• _Goal of the exercise_
Reproduce exactly, and solely, the lines running from the top of the data below through the line with "পুলিশ লাইন্সে সংযুক্ত", both inclusive. Omit pictures.

Page-level text extractions:
┄┄┄┄┄┄┄┄┄┄┄┄┄┄┄┄┄┄┄┄
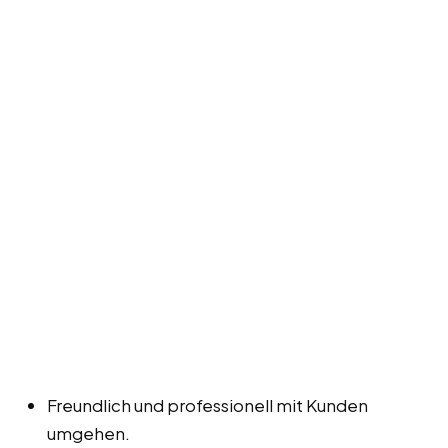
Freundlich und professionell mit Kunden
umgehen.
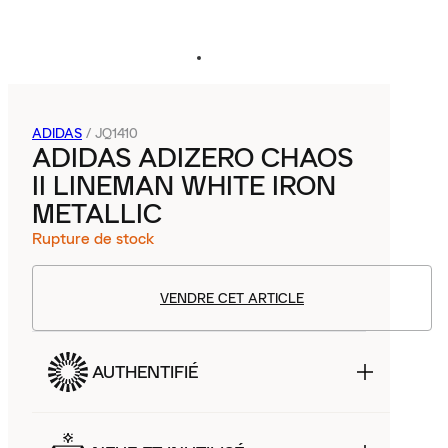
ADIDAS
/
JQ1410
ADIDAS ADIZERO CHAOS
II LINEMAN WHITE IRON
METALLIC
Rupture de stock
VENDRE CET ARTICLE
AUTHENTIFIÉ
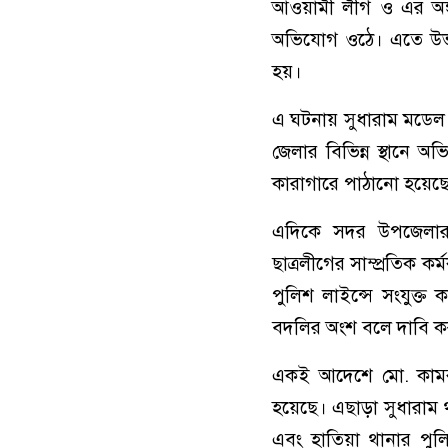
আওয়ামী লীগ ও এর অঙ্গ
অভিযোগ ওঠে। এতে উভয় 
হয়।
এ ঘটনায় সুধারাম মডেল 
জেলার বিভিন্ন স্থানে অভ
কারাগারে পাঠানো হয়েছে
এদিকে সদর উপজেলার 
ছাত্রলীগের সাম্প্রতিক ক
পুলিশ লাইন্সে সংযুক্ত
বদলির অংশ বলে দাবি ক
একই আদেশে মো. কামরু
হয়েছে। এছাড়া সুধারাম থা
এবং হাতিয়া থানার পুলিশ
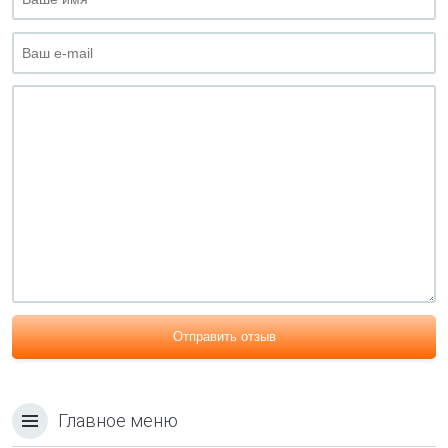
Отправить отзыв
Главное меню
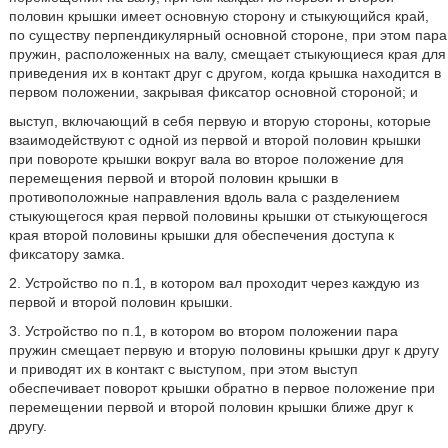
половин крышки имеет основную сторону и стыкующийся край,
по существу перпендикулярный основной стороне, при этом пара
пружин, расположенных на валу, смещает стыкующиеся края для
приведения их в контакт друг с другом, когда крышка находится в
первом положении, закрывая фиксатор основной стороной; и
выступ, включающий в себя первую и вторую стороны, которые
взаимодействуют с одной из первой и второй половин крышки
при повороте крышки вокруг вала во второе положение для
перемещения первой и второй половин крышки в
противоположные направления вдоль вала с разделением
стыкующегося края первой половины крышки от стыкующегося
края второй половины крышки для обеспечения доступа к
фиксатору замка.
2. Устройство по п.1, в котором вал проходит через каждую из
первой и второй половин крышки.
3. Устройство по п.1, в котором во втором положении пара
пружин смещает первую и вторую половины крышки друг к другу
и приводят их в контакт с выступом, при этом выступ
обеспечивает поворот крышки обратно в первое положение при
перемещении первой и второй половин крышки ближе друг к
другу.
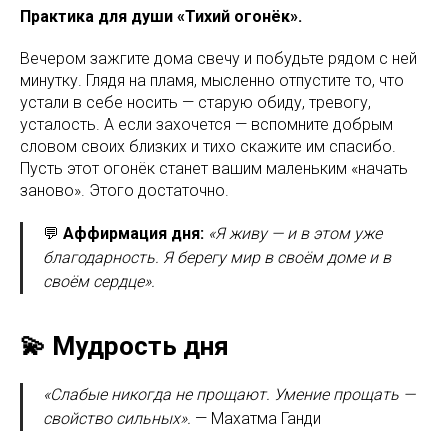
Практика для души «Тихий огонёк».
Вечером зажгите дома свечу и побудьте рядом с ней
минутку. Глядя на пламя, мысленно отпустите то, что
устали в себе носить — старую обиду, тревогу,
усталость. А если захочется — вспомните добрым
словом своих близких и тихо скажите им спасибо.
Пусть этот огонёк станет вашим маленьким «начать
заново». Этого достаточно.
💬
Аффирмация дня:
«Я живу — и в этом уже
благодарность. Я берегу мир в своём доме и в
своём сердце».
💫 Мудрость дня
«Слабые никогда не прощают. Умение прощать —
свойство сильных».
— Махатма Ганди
┄┄┄┄┄┄┄┄┄┄┄┄┄┄┄┄┄┄┄┄
• _The completed task_
Freundlich und professionell mit Kunden
umgehen.
ADIDAS
/
JQ1410
ADIDAS ADIZERO CHAOS
II LINEMAN WHITE IRON
METALLIC
Rupture de stock
VENDRE CET ARTICLE
AUTHENTIFIÉ
আওয়ামী লীগ ও এর অঙ্গ
অভিযোগ ওঠে। এতে উভয় 
হয়।
এ ঘটনায় সুধারাম মডেল 
জেলার বিভিন্ন স্থানে অভ
কারাগারে পাঠানো হয়েছে
এদিকে সদর উপজেলার 
ছাত্রলীগের সাম্প্রতিক ক
পুলিশ লাইন্সে সংযুক্ত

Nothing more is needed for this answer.